Jeune Afrique : On a l'impression, s'agissant des potentats africains, que la Droite sait comment s'y prendre, alors que la Gauche pèche par maladresse.
Michel Rocard : Évitons, s'il vous plaît, les simplifications : la Gauche, la Droite. Les débats ont été très vifs parmi les socialistes. Je peux vous peux vous dire que j'ai piqué l'une des grandes colères de ma vie quand j'ai appris la nomination de Nucci au ministère de la coopération.
Le refus du colonialisme a été l'une des valeurs centrales du Parti socialiste rénové. Or, quand on n'est plus colonialiste, quand on n'a plus d'empire, on ne s'institue pas pour autant gendarme. On n'envoie pas les paras, même pour une bonne cause. On n'est jamais sûr qu'il suffise d'abattre un Idi Amin pour que la démocratie s'installe.
Jeune Afrique : À la place de Giscard, vous n'auriez pas renversé Bokassa ?
Michel Rocard : Je ne dis pas cela. Car les contraintes sont lourdes. Mais j'aurais négocié davantage, j'aurais recherché l'accord des forces politiques ou de la société civile.
Jeune Afrique : Pas d'intervention militaire ?
Michel Rocard : Les choses ne sont pas simples, regardez le Togo. La dictature d'Eyadema risque de prendre fin dans le drame, ce qui est extrêmement grave pour la population déjà martyrisée, pour les élites menacées dans leur vie, mais aussi pour les voisins, en particulier le Ghana et le Bénin.

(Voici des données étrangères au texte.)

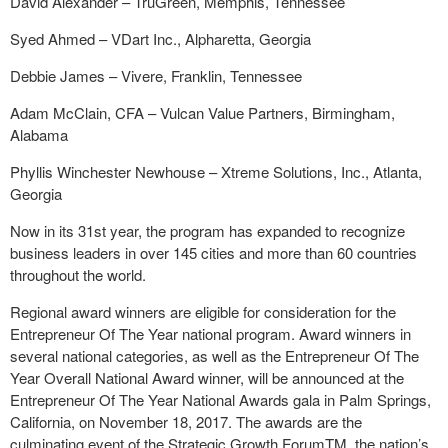
David Alexander – TruGreen, Memphis, Tennessee
Syed Ahmed – VDart Inc., Alpharetta, Georgia
Debbie James – Vivere, Franklin, Tennessee
Adam McClain, CFA – Vulcan Value Partners, Birmingham,
Alabama
Phyllis Winchester Newhouse – Xtreme Solutions, Inc., Atlanta,
Georgia
Now in its 31st year, the program has expanded to recognize
business leaders in over 145 cities and more than 60 countries
throughout the world.
Regional award winners are eligible for consideration for the
Entrepreneur Of The Year national program. Award winners in
several national categories, as well as the Entrepreneur Of The
Year Overall National Award winner, will be announced at the
Entrepreneur Of The Year National Awards gala in Palm Springs,
California, on November 18, 2017. The awards are the
culminating event of the Strategic Growth ForumTM, the nation’s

Un jour, le président Senghor m'avait dit : "Vous ne pouvez pas laisser faire…"
Jeune Afrique : Comment auriez-vous traité la situation togolaise ?
Michel Rocard : Pour vous répondre, il faudrait disposer de la totalité de l'information. Mais je ne suis pas sûr que la France et la communauté internationale aient utilisé au moment le plus opportun tous les moyens de pression dont elles disposaient pour faciliter une transition démocratique indispensable, là comme ailleurs.

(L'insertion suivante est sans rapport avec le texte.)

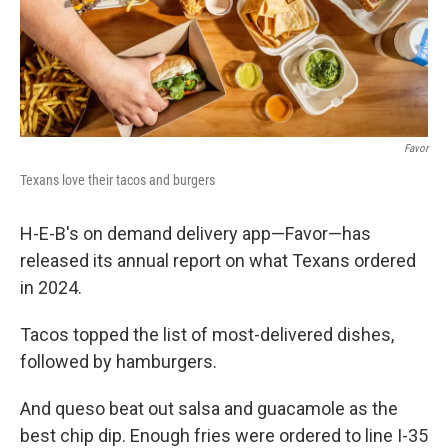
k
n
Favor
Texans love their tacos and burgers
H-E-B's on demand delivery app—Favor—has
released its annual report on what Texans ordered
in 2024.
Tacos topped the list of most-delivered dishes,
followed by hamburgers.
And queso beat out salsa and guacamole as the
best chip dip. Enough fries were ordered to line I-35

Jeune Afrique : En matière de démocratie, les ambassadeurs américains en Afrique sont plus entreprenants, moins prudents, que leurs collègues français. Qui a raison ?
Michel Rocard : C'est difficile à juger, en dehors d'une appréciation au cas par cas. Gardons-nous bien des principes trop affirmés, même si c'est plus médiatisable. Je dirai seulement que les Américains ont une bonne conscience, une bonne foi et une toute-puissance qui leur donnent les coudées plus franches. Ils ont beaucoup moins d'intérêts économiques. Reste que la vision américaine Trade for aïd, le commerce dépend de l'aide, est trop simplificatrice. Elle invite les pays d'Afrique à faire de l'agriculture d'exportation, source de catastrophes. D'abord, les monocultures d'exportation usent le sol (il suffit de regarder l'arachide et ses résultats techniques), et suscitent une désertification galopante, tous les ans l'équivalent de la surface de la Belgique ! Ensuite, la plupart de ces pays ont des balances des paiements effrayants, parce que leur taux d'autosuffisance alimentaire diminue. Alors que l'Afrique devrait accorder la priorité à l'agriculture vivrière pour importer moins avant même de songer à exporter.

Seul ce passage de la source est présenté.